Data extracted from a collection.
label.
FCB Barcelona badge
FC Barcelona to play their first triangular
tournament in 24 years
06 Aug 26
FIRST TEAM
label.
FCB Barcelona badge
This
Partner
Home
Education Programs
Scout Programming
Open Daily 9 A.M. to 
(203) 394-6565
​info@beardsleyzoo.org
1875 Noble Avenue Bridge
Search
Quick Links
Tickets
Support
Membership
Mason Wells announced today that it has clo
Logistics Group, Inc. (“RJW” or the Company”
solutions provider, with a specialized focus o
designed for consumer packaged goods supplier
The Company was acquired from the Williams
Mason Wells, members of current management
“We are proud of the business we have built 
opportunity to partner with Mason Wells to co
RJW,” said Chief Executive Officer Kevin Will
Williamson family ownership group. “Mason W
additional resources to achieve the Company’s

==

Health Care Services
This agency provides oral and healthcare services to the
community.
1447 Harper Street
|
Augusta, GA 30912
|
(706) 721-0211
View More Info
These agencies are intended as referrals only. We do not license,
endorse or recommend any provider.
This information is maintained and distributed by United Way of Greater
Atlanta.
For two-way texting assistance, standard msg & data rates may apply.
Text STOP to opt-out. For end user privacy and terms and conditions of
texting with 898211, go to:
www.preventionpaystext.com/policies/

---

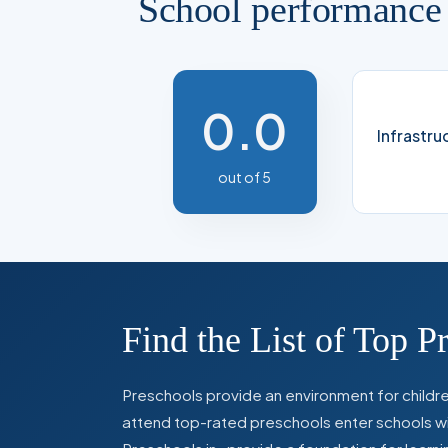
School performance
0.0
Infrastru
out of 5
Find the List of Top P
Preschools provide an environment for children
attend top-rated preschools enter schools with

Exercise objective. Check each line of the data above for the string "provider", and copy the ones that have it.

Your solution.
solutions provider, with a specialized focus o
endorse or recommend any provider.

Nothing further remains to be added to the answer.